TASK BRIEF:
When you output the records, match them exactly and omit any picture they include.
---------- SOURCE MATERIAL
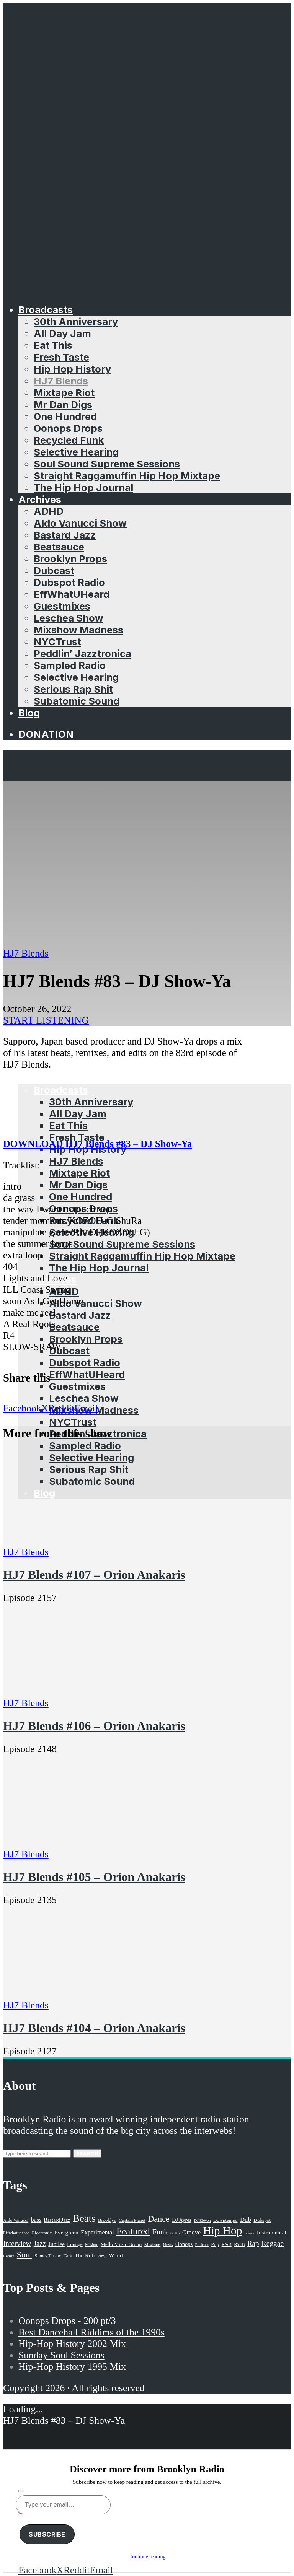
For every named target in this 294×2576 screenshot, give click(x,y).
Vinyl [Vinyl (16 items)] (101, 2256)
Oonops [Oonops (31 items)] (184, 2244)
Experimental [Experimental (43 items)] (97, 2232)
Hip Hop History (72, 369)
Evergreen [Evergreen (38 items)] (66, 2232)
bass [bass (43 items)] (36, 2219)
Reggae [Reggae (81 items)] (272, 2243)
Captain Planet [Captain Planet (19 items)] (132, 2220)
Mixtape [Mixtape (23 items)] (152, 2244)
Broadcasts (45, 310)
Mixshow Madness (78, 630)
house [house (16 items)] (250, 2233)
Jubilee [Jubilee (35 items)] (56, 2244)
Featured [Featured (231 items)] (133, 2231)
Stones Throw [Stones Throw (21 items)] (47, 2256)
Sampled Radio (70, 665)
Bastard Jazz (65, 535)
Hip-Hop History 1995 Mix (72, 2366)
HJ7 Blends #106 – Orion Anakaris (94, 1726)
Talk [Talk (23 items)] (68, 2256)
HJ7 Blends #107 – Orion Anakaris (94, 1575)
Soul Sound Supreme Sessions (107, 464)
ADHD (49, 511)
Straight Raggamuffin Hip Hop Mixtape (127, 476)
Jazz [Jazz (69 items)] (40, 2243)
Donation (46, 734)
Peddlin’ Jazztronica (82, 653)
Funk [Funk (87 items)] (160, 2232)
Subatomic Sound (76, 701)
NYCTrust (57, 642)
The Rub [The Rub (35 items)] (85, 2255)
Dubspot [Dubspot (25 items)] (262, 2220)
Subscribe (47, 2534)
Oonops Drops (68, 428)
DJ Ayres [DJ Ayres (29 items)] (181, 2220)
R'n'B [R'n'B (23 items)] (239, 2244)
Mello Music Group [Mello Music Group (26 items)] (121, 2244)
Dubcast (54, 570)
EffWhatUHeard (71, 594)
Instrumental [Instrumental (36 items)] (271, 2232)
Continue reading (147, 2557)
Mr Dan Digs (63, 404)
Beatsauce (59, 547)
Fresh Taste (61, 357)
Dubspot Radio (69, 582)
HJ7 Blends (61, 381)
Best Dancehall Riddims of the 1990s (91, 2332)
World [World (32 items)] (115, 2255)
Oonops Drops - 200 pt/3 (67, 2320)
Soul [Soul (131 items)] (24, 2254)
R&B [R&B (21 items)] (227, 2244)
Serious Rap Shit (73, 689)
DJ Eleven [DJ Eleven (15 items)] (202, 2220)
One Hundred (65, 416)
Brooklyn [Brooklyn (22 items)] (107, 2220)
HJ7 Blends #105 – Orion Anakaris (94, 1877)
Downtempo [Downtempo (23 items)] (225, 2220)
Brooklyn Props (70, 559)
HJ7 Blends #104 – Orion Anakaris (94, 2028)
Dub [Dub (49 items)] (245, 2219)
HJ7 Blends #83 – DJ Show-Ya (64, 2420)
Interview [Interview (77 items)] (17, 2243)
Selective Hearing (76, 452)
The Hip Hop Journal (83, 487)
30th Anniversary (76, 321)
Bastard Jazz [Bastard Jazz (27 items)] (57, 2220)
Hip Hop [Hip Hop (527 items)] (222, 2231)
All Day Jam (62, 333)
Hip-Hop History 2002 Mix (72, 2343)
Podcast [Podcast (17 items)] (201, 2244)
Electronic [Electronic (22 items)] (42, 2233)
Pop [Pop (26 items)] (215, 2244)
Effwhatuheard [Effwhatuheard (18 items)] (16, 2233)
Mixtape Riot (64, 393)
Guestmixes (62, 606)
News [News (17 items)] (168, 2244)
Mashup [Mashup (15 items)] (91, 2244)
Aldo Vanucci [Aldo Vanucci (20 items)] (15, 2220)
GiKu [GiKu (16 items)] (175, 2233)
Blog (29, 713)
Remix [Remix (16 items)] (8, 2256)
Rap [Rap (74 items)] (253, 2243)
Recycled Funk (69, 440)
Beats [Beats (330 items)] (84, 2218)
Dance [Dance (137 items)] (159, 2219)
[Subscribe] (21, 2491)
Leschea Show (68, 618)
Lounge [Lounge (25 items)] (74, 2244)
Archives (39, 499)
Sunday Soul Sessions (61, 2355)
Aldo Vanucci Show (80, 523)
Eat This (53, 345)
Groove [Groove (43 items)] (191, 2232)
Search (87, 2153)
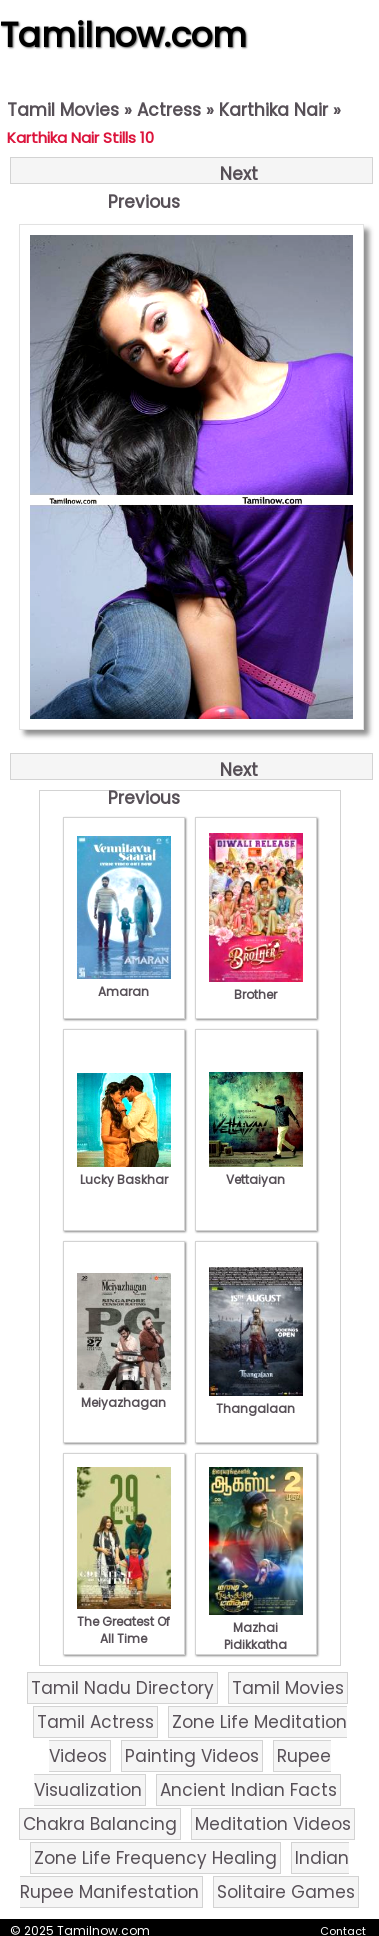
--------------------
EXERCISE OUTPUT:
For every named target in this 294×2576 screenshot, give click(x,y).
Vinyl [Vinyl (16 items)] (101, 2256)
Oonops [Oonops (31 items)] (184, 2244)
Experimental [Experimental (43 items)] (97, 2232)
Hip Hop History (72, 369)
Evergreen [Evergreen (38 items)] (66, 2232)
bass [bass (43 items)] (36, 2219)
Reggae [Reggae (81 items)] (272, 2243)
Captain Planet [Captain Planet (19 items)] (132, 2220)
Mixtape [Mixtape (23 items)] (152, 2244)
Broadcasts (45, 310)
Mixshow Madness (78, 630)
house [house (16 items)] (250, 2233)
Jubilee [Jubilee (35 items)] (56, 2244)
Featured [Featured (231 items)] (133, 2231)
Stones Throw [Stones Throw (21 items)] (47, 2256)
Sampled Radio (70, 665)
Bastard Jazz (65, 535)
Hip-Hop History 1995 Mix (72, 2366)
HJ7 Blends #106 – Orion Anakaris (94, 1726)
Talk [Talk (23 items)] (68, 2256)
HJ7 Blends #107 – Orion Anakaris (94, 1575)
Soul Sound Supreme Sessions (107, 464)
ADHD (49, 511)
Straight Raggamuffin Hip Hop Mixtape (127, 476)
Jazz [Jazz (69 items)] (40, 2243)
Donation (46, 734)
Peddlin’ Jazztronica (82, 653)
Funk [Funk (87 items)] (160, 2232)
Subatomic Sound (76, 701)
NYCTrust (57, 642)
The Rub [The Rub (35 items)] (85, 2255)
Dubspot [Dubspot (25 items)] (262, 2220)
Subscribe (47, 2534)
Oonops Drops (68, 428)
DJ Ayres [DJ Ayres (29 items)] (181, 2220)
R'n'B [R'n'B (23 items)] (239, 2244)
Mello Music Group [Mello Music Group (26 items)] (121, 2244)
Dubcast (54, 570)
EffWhatUHeard (71, 594)
Instrumental [Instrumental (36 items)] (271, 2232)
Continue reading (147, 2557)
Mr Dan Digs (63, 404)
Beatsauce (59, 547)
Fresh Taste (61, 357)
Dubspot Radio (69, 582)
HJ7 Blends (61, 381)
Best Dancehall Riddims of the 1990s (91, 2332)
World [World (32 items)] (115, 2255)
Oonops Drops - 200 pt/3 (67, 2320)
Soul [Soul (131 items)] (24, 2254)
R&B [R&B (21 items)] (227, 2244)
Serious Rap Shit (73, 689)
DJ Eleven [DJ Eleven (15 items)] (202, 2220)
One Hundred (65, 416)
Brooklyn [Brooklyn (22 items)] (107, 2220)
HJ7 Blends #105 – Orion Anakaris (94, 1877)
Downtempo [Downtempo (23 items)] (225, 2220)
Brooklyn Props (70, 559)
HJ7 Blends #104 – Orion Anakaris (94, 2028)
Dub [Dub (49 items)] (245, 2219)
HJ7 Blends #83 – DJ Show-Ya (64, 2420)
Interview [Interview (77 items)] (17, 2243)
Selective Hearing (76, 452)
The Hip Hop Journal (83, 487)
30th Anniversary (76, 321)
Bastard Jazz [Bastard Jazz (27 items)] (57, 2220)
Hip Hop [Hip Hop (527 items)] (222, 2231)
All Day Jam (62, 333)
Hip-Hop History 2002 Mix (72, 2343)
Podcast [Podcast (17 items)] (201, 2244)
Electronic [Electronic (22 items)] (42, 2233)
Pop [Pop (26 items)] (215, 2244)
Effwhatuheard [Effwhatuheard (18 items)] (16, 2233)
Mixtape Riot (64, 393)
Guestmixes (62, 606)
News [News (17 items)] (168, 2244)
Mashup [Mashup (15 items)] (91, 2244)
Aldo Vanucci [Aldo Vanucci (20 items)] (15, 2220)
GiKu [GiKu (16 items)] (175, 2233)
Blog (29, 713)
Remix [Remix (16 items)] (8, 2256)
Rap [Rap (74 items)] (253, 2243)
Recycled Funk (69, 440)
Beats [Beats (330 items)] (84, 2218)
Dance [Dance (137 items)] (159, 2219)
[Subscribe] (21, 2491)
Leschea Show (68, 618)
Lounge [Lounge (25 items)] (74, 2244)
Archives (39, 499)
Sunday Soul Sessions (61, 2355)
Aldo Vanucci Show (80, 523)
Eat This (53, 345)
Groove [Groove (43 items)] (191, 2232)
Search (87, 2153)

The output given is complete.